**Try it:**
Gather, from the listing beneath this task, every line holding the string "Preces".

**Records for this exercise:**

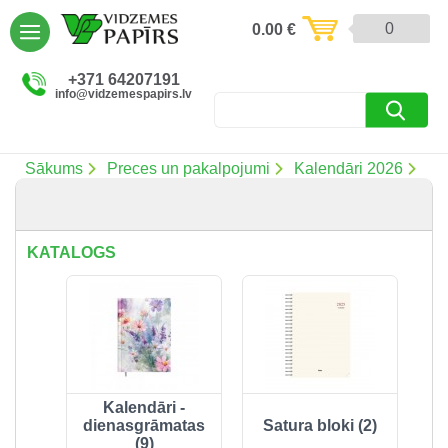
AIZVĒRT
0
0.00
€
Preces un pakalpojumi (5086)
+371 64207191
info@vidzemespapirs.lv
Apdruka (485)
Atlaides (12)
Sākums
Preces un pakalpojumi
Kalendāri 2026
Ielogoties
KATALOGS
Reģistrēties
Kalendāri -
dienasgrāmatas
Satura bloki (2)
(9)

**Answer to the exercise:**
Preces un pakalpojumi (5086)
Preces un pakalpojumi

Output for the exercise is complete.